"Ahí va la arrimada, siempre pegada a Renán".
Ese primer año de universidad, Juan y yo éramos compañeros, aunque no de la misma facultad, ambos éramos novatos; y yo siempre fui de trato suave y no le presté atención. Pero él insistía: "Nayra, ¿por qué tan altiva todos los días? No eres más que una desvalida sin padres, mantenida por la familia Hierro, Renán te mantiene para calentar la cama, ¿y te crees una señorita?".
La gente alrededor de Juan se reía: "Claro que es una señorita, pero no una de alta cuna".
En ese momento, sentí mi cara arder de vergüenza y las ganas de llorar me inundaron. Juan, con su pandilla, me rodearon y me llenaron de insultos y vulgaridades; yo intenté escapar, pero al darme la vuelta vi a Renán con el rostro sombrío a pocos metros, lo miré suplicante.

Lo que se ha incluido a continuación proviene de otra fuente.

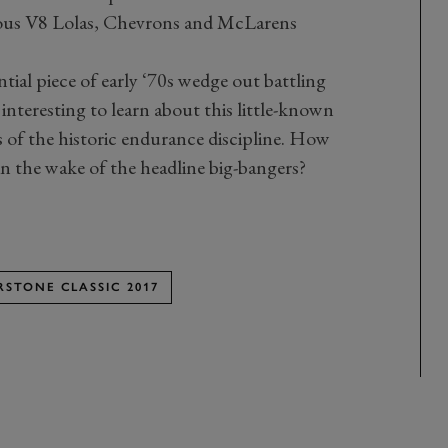
rous V8 Lolas, Chevrons and McLarens
ntial piece of early ‘70s wedge out battling
y interesting to learn about this little-known
 of the historic endurance discipline. How
 in the wake of the headline big-bangers?
RSTONE CLASSIC 2017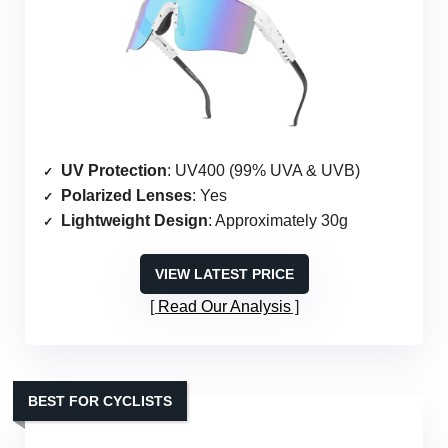
UV Protection
: UV400 (99% UVA & UVB)
Polarized Lenses
: Yes
Lightweight Design
: Approximately 30g
VIEW LATEST PRICE
Read Our Analysis
BEST FOR CYCLISTS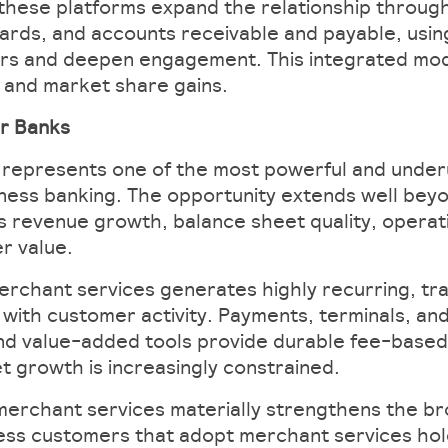
these platforms expand the relationship through
 cards, and accounts receivable and payable, usin
ers and deepen engagement. This integrated mode
n and market share gains.
r Banks​
represents one of the most powerful and underu
siness banking. The opportunity extends well bey
 revenue growth, balance sheet quality, operati
 value.​
merchant services generates highly recurring, tr
 with customer activity. Payments, terminals, an
and value-added tools provide durable fee-based
 growth is increasingly constrained.​
merchant services materially strengthens the b
ness customers that adopt merchant services hold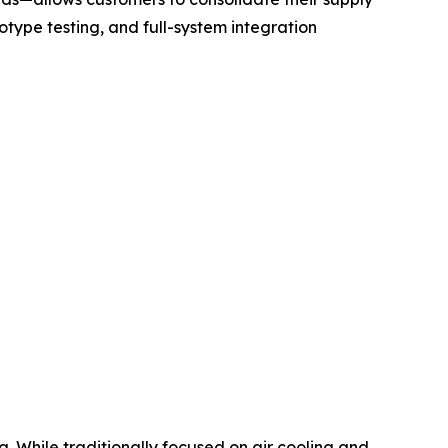
otype testing, and full-system integration
. While traditionally focused on air cooling and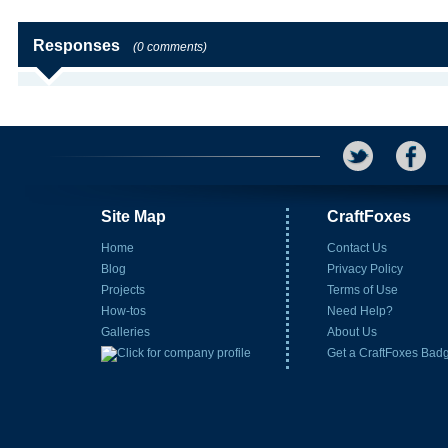
Responses
(0 comments)
Site Map
CraftFoxes
Home
Contact Us
Blog
Privacy Policy
Projects
Terms of Use
How-tos
Need Help?
Galleries
About Us
Get a CraftFoxes Bad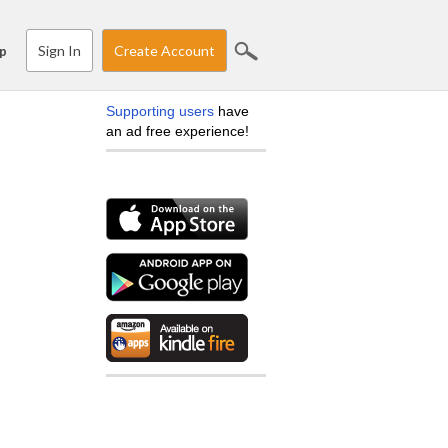
Sign In
Create Account
p
Supporting users
have
an ad free experience!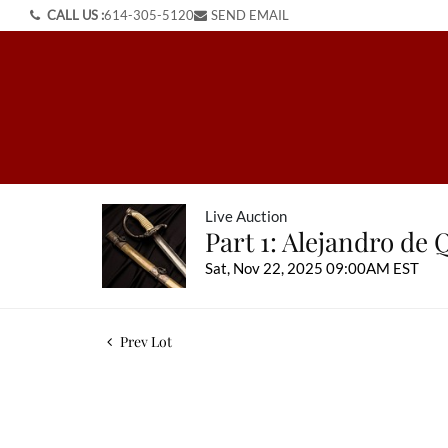
CALL US :
614-305-5120
SEND EMAIL
Live Auction
Part 1: Alejandro de 
Sat, Nov 22, 2025 09:00AM EST
Prev Lot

Esa fue la primera vez que me trató con tanta indiferencia, solo me lanzó una mirada de desprecio y se marchó, fue su permisividad lo que hizo que Juan perdiera el miedo hacia mí.
Y en el otoño de mis veinte años, durante la fiesta de cumpleaños de la madre de Renán, él encontró su oportunidad y me empujó hacia los arbustos del jardín trasero, me presionó contra el suelo, su voz estaba llena de asco y amenaza: "Nayra, si tantos hombres te han tocado, ¿por qué yo no podría? Siempre dejas que Renán te toque, deja que yo también disfrute, ¿eh?".
Me esforcé por empujarlo, pero fue inútil, quise gritar, pero él me tapó la boca: "Si gritas, te mato", no temía morir, pero él era demasiado fuerte.